Damit hatte es nun aber nicht ein Ende, sondern: Der Beschuldigte hatte am 16.05.2023 die Verzögerung des Verfahrens Gs 910/21 im Hinblick auf seinen am 09.06.2021 gestellten Antrag nach § 98 Abs. 2 StPO gerügt, worauf der AG Passau, Beschl. v. 19.09.2023 – Gs 1172/23 ergangen ist. Mit Schreiben vom 29.09.2023 hat der Beschuldigte dann eine Entschädigung in Höhe von 3.500,00 EUR verlangt und, nachdem nicht gezahlt worden ist, am 18.03.2024 Klage beim OLG München erhoben. Geltend gemacht hat er, dass eine Verfahrensverzögerung von mindestens einem Jahr, 11 Monaten und 8 Tagen in Bezug auf den von ihm gestellten Antrag nach § 98 Abs. 2 S. 2 StPO zu bejahen sei. Da es sich um Rechtsschutz in einem grundrechtssensiblen Bereich in der nach Art. 13 GG besonders geschützten Wohnung gehandelt habe, sei im Übrigen die Regelentschädigung ersichtlich unbillig und müsse nach oben korrigiert werden. Daher sei der Entschädigungsbetrag von 3.500 EUR berechtigt.

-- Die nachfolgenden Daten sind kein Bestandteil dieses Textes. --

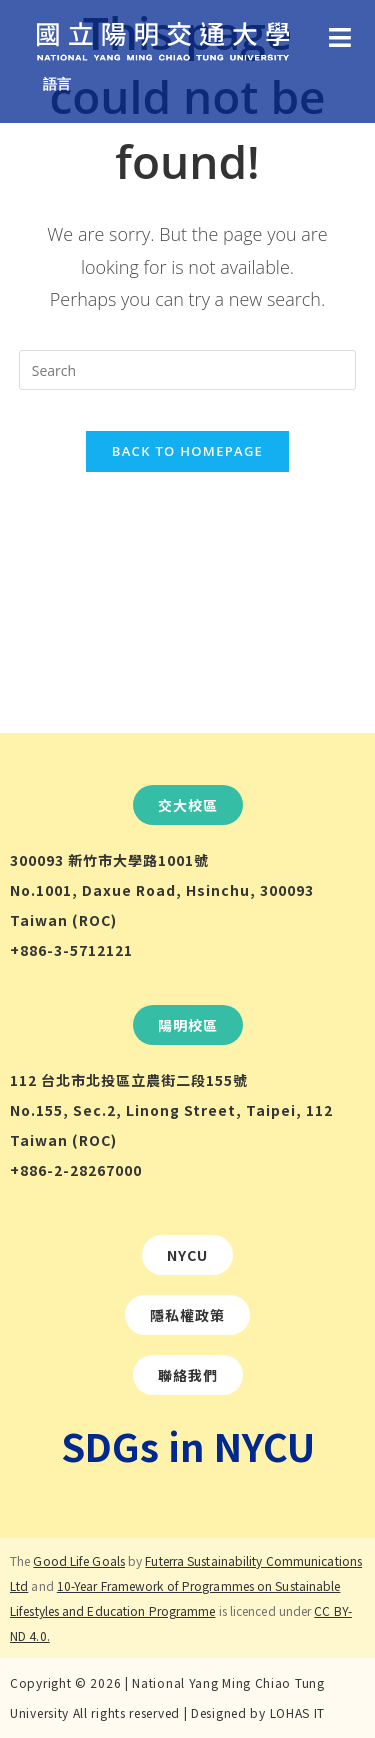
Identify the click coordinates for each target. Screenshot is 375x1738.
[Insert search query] (188, 370)
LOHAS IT (298, 1712)
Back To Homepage (187, 451)
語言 (57, 83)
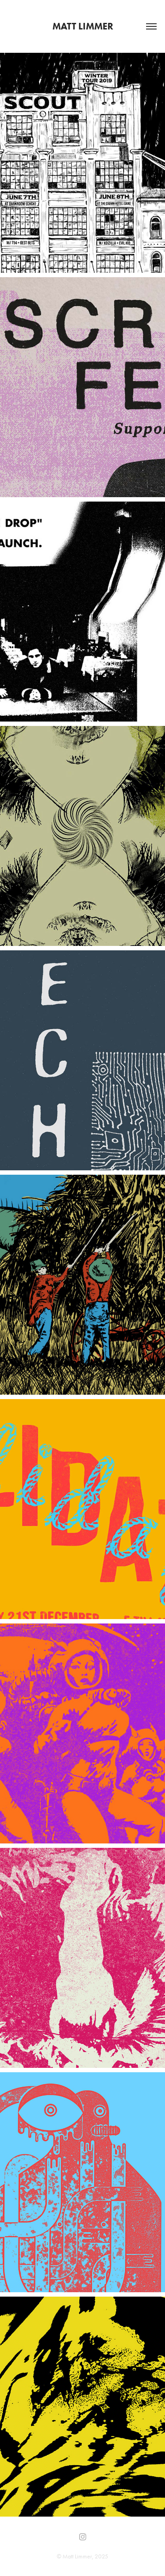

Das OLG hat im OLG München, Urt. v. 16.10.2024 – 22 EK 3/24 e, das ich jetzt erst zugesandt bekommen habe, 2.400 EUR zugesprochen und die Klage im Übrigen abgewiesen:

„Die Klage ist in Höhe von 2.400,00 € begründet, im Übrigen war die Klage abzuweisen. Dem Kläger steht nach § 198 Abs. 1, 198 Abs. 2 S. 3 GVG eine Entschädigung von 2.400,00 € wegen unangemessener Verfahrensdauer im Verfahren vor dem Amtsgericht Passau Gs 1172/23 zu.

1.Der Kläger hat eine wirksame Verzögerungsrüge erhoben, die materielle Voraussetzung für den Entschädigungsanspruch gem. § 198 Abs. 3 S. 2 GVG ist.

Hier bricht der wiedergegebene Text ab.